:: WHAT IS EXPECTED ::
What is needed is an exact reproduction of the lines in the records below, starting at the line with "la plus proche du Soleil." and ending at the line with "enskap, menar Caroline Törnquist.", both included, and nothing else; pictures stay out.

--- EXTRACTED DATA Enclosed Below ---

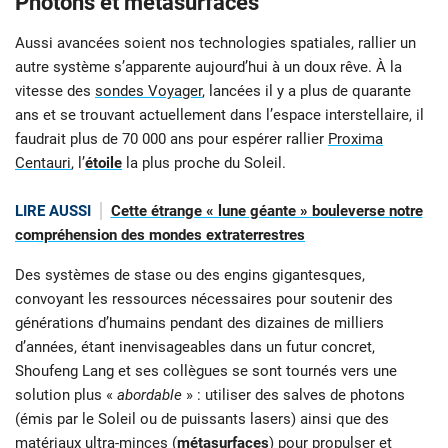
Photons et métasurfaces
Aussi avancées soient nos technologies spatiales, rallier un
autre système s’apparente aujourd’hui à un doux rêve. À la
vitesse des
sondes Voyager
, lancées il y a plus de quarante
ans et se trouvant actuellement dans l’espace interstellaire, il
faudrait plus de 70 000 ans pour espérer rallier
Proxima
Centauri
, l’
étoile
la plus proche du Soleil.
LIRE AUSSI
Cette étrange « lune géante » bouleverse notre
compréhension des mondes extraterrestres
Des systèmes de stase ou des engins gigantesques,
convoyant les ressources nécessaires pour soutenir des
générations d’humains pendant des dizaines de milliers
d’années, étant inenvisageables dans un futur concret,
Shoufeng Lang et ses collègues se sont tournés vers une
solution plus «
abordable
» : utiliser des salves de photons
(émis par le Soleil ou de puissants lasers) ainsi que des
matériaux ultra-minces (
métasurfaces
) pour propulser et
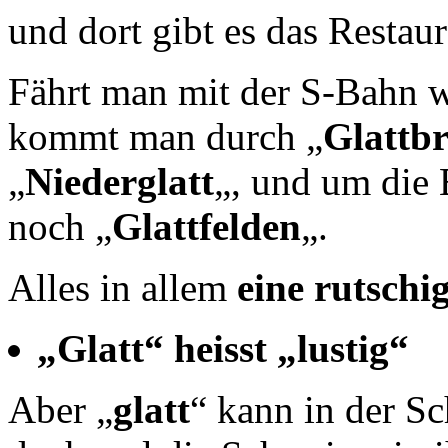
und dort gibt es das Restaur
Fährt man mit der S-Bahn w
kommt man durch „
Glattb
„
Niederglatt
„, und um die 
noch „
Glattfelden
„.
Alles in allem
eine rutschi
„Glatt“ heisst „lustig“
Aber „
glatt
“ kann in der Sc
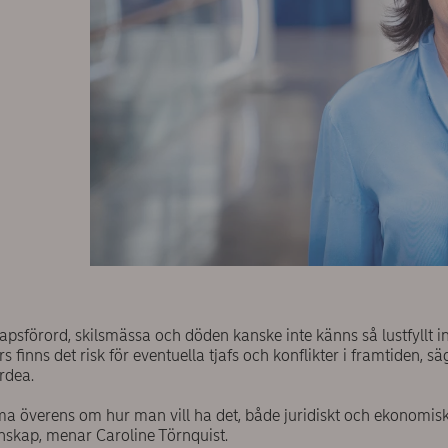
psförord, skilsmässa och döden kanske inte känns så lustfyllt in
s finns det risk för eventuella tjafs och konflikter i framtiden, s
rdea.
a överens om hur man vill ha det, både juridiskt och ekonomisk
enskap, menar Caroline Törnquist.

--- End of Enclosed EXTRACTED DATA ---
--- EXTRACTED DATA Enclosed Below ---

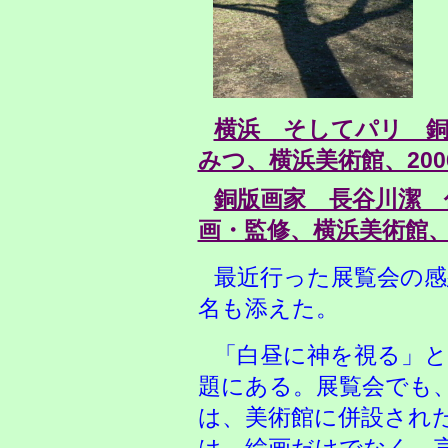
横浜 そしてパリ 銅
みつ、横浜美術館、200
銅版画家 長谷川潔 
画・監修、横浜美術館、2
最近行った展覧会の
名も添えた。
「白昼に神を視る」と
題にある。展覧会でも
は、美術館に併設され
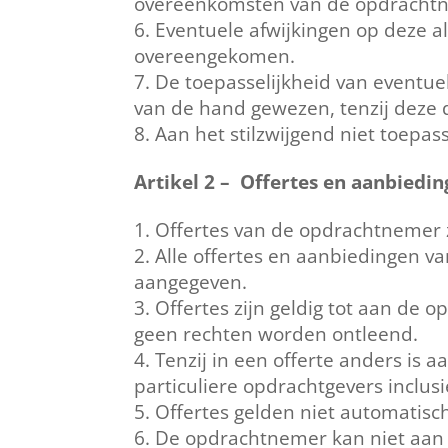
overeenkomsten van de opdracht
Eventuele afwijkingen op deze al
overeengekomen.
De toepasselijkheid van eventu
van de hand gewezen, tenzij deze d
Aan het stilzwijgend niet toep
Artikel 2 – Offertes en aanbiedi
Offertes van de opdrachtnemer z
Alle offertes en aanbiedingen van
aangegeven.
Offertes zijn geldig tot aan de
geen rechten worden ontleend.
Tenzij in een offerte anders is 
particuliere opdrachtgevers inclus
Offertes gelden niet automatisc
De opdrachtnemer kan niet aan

--- End of Enclosed EXTRACTED DATA ---

:: PROBLEM SOLUTION ::
la plus proche du Soleil.
LIRE AUSSI
Cette étrange « lune géante » bouleverse notre
compréhension des mondes extraterrestres
Des systèmes de stase ou des engins gigantesques,
convoyant les ressources nécessaires pour soutenir des
générations d’humains pendant des dizaines de milliers
d’années, étant inenvisageables dans un futur concret,
Shoufeng Lang et ses collègues se sont tournés vers une
solution plus «
abordable
» : utiliser des salves de photons
(émis par le Soleil ou de puissants lasers) ainsi que des
matériaux ultra-minces (
métasurfaces
) pour propulser et
und dort gibt es das Restaur
Fährt man mit der S-Bahn w
kommt man durch „
Glattb
„
Niederglatt
„, und um die 
noch „
Glattfelden
„.
Alles in allem
eine rutschi
„Glatt“ heisst „lustig“
Aber „
glatt
“ kann in der Sc
psförord, skilsmässa och döden kanske inte känns så lustfyllt in
s finns det risk för eventuella tjafs och konflikter i framtiden, s
rdea.
a överens om hur man vill ha det, både juridiskt och ekonomisk
enskap, menar Caroline Törnquist.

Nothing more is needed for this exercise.